A Texas judge sentenced a Dallas hair salon owner to seven days in jail and a $ 7,000 fine for opening the salon despite lockdown orders, the local CBS affiliate reported.
Judge Eric Moye told owner Shelley Luther that while her decision was “selfish,” she could avoid jail time if she apologized and admitted her mistakes.
Moye said that Luther’s statement should make it clear that “now you see the error of your ways and understand that society cannot function where your own belief in a concept of” freedom “allows you to show off your contempt for the statements of to elected officials. The statement would also include recognition that the “right way” to challenge a ruling would be to hire a lawyer to conduct that case.
The judge told Shelley Luther that
could avoid jail time if she apologized, admitted she was wrong and agreed to close her hair salon until it was allowed to open.
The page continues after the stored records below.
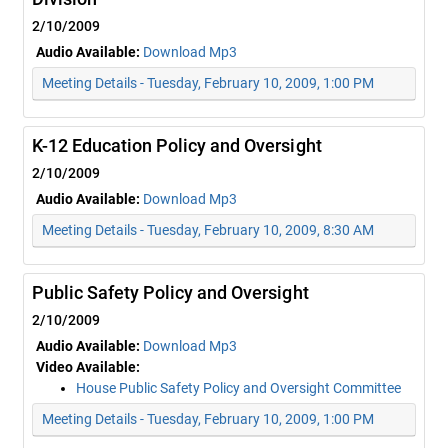
2/10/2009
Audio Available:
Download Mp3
Meeting Details - Tuesday, February 10, 2009, 1:00 PM
K-12 Education Policy and Oversight
2/10/2009
Audio Available:
Download Mp3
Meeting Details - Tuesday, February 10, 2009, 8:30 AM
Public Safety Policy and Oversight
2/10/2009
Audio Available:
Download Mp3
Video Available:
House Public Safety Policy and Oversight Committee
Meeting Details - Tuesday, February 10, 2009, 1:00 PM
– Andrea Lucia (@ CBS11Andrea) May 5, 2020
“Judge, I would like to say that I have great respect for this court and laws,” said Luther. “I don’t agree with you, sir, when you say that I am ‘selfish’ because feeding my children is not selfish. I have hair stylists who are hungry because they prefer to feed their children. So, sir, “If you think the law is more important than feeding children, please continue with your decision, but I’m not going to close the salon.”
Representative Dan Crenshaw (R., Texas) criticized the judge’s ruling.
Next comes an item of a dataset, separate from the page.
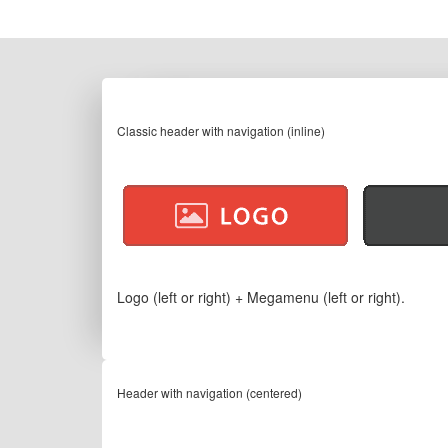
Classic header with navigation (inline)
Logo (left or right) + Megamenu (left or right).
Header with navigation (centered)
“These penalties are NOT alone,” Crenshaw wrote on Twitter. “They are not reasonable. Small-scale “leaders” across the country have become drunk with power. This must end. ‘
The coronavirus pandemic has forced most U.S. states to implement widespread closings of businesses and schools to curb the spread of the pathogen. As a result, since the pandemic started, 30 million Americans, about 18 percent of the workforce, have applied for unemployment.